After the totally unjustifiable stealing of
a weekend morning from teachers who had already been in school for 41·25 hours
our thoughts turn, inevitably to the nearest holidays.
The actual Christmas holidays seem
hopelessly distant so we have turned our expectant gaze towards the second week
in December which will take us into a bizarre week when we have a sort of week’s
holiday but we have to come in on the Wednesday and Friday!
This sort of idiocy is par for the course
and we are praying that students, and more importantly students’ parents treat
what I call “Stupid Week” with the contempt that it deserves and stay away for
all five days.
It does seem, to any normal person, like an
open invitation to truancy, but our parents are notoriously given to the
flinging of their precious dears at us at every opportunity in order to transfer
the responsibility for their care, so it is almost guaranteed that there will
be just a sufficient number of pupils to ruin our two days of possible peace!
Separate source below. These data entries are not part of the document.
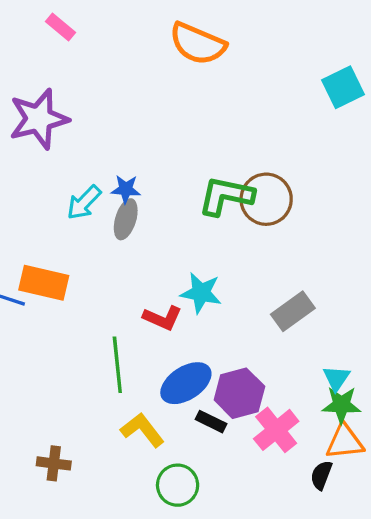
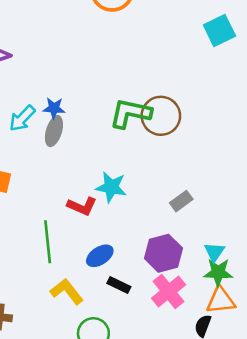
gray rectangle: (293, 311) -> (181, 201), size x0.7
blue ellipse: (186, 383) -> (100, 256), size x0.7
purple hexagon: (239, 393) -> (163, 253), moved

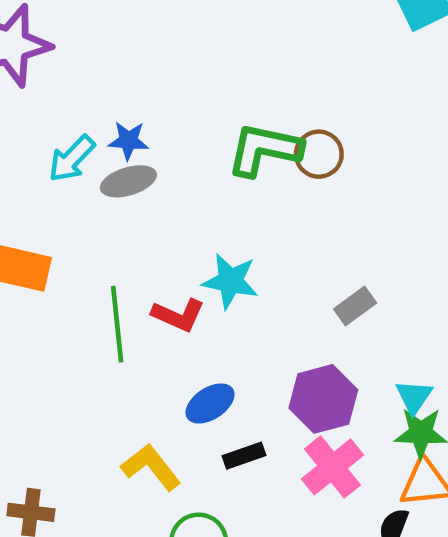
brown circle: (161, 116) -> (319, 154), size x0.7
gray ellipse: (54, 131) -> (128, 181), turned 56
green line: (48, 242) -> (117, 324), moved
black rectangle: (119, 285) -> (244, 456), turned -45

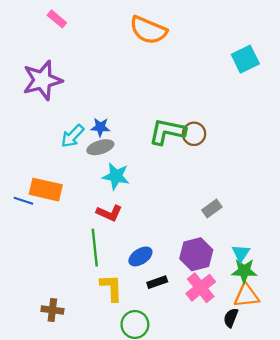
cyan star: (230, 281) -> (116, 176), moved
red L-shape: (178, 315) -> (109, 213), moved
green line: (117, 324) -> (95, 248), moved
yellow L-shape: (151, 467) -> (111, 288), turned 36

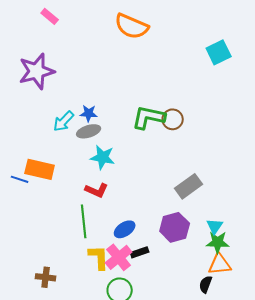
gray rectangle: (212, 209) -> (189, 186), size x1.5
pink cross: (201, 288) -> (119, 257), moved

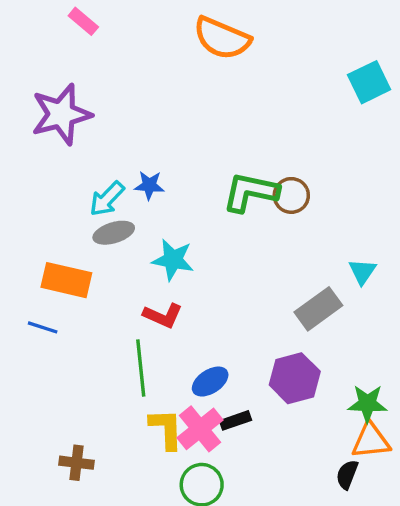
gray ellipse: (89, 131) -> (114, 233), moved
blue line: (20, 179) -> (43, 327), moved
cyan triangle: (215, 226) -> (362, 272), moved

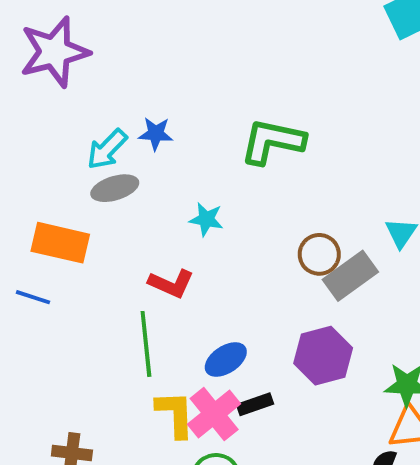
brown circle: (291, 195) -> (319, 254), moved
cyan star: (173, 260) -> (206, 219), moved, size x0.7

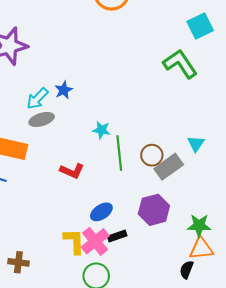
blue star: (156, 134) -> (64, 90), turned -30
green L-shape: (273, 141) -> (180, 64), moved, turned 44
cyan star: (206, 219) -> (101, 130), moved
green line: (146, 344) -> (119, 153), moved

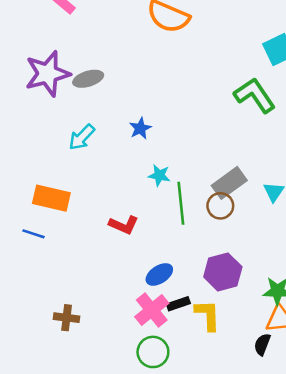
blue star: (64, 90) -> (140, 128), moved
gray ellipse: (42, 119) -> (88, 79), moved
gray rectangle: (169, 167) -> (229, 183), moved
yellow L-shape: (74, 241) -> (208, 315), moved
brown cross: (18, 262) -> (67, 318), moved

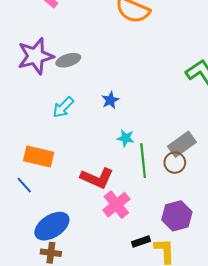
red L-shape: (124, 225) -> (97, 178), size x1.4
blue line: (33, 234) -> (24, 185), turned 30
blue ellipse: (159, 274) -> (52, 226), moved, size x1.6
pink cross: (152, 310) -> (116, 205), moved

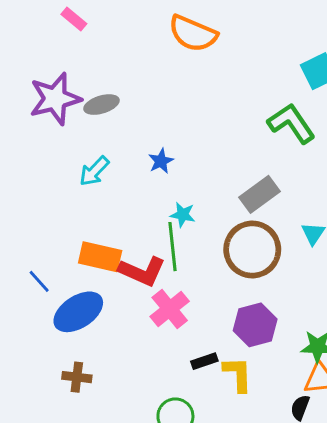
gray rectangle: (182, 144) -> (259, 194), moved
orange rectangle: (39, 156) -> (100, 257), moved
green line: (143, 161) -> (173, 247), moved
brown circle: (175, 163) -> (252, 249), size x1.8
blue ellipse: (52, 226) -> (78, 312), moved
After all school only run efficiently and
pleasantly when there are no students in them!
Thanks to the wonders of the Internet, I
have been delving into the pleasures of literature that is “life + 70 years”
copyright expired.
My latest indulgence was an offering by S S
Van Dine called “The ‘Canary´Murder Case.
This is set in America in New York and, in an not exactly original way,
has an wealthy amateur detective as the main intellectual character.
Vane, as he is called, is a remarkable
construction much given to a cod English use of the apostrophe and a way of
speaking which is overwhelmingly camp.
He is “artistic” and litters his speech with an array of references to
high art. French and Latin phrases
abound and casual references to the Classics pepper his drawling observations.
The novel, no Detective Story, was written
in 1927 and gives something of a sepia tinted view of a completely different
way of life. This is something more than
pulp, but not much more. I loved
it! And have downloaded a variety of
other works by The Master all of which start with the definite article and end
with “Murder Case”. S S Van Dine now has
the largest number of individual works in one of my virtual libraries! Not many English Teachers with a shred of
intellectual vanity left in their souls can say that!
At least reading these books drives from my
mind the hurt of the lost weekend morning!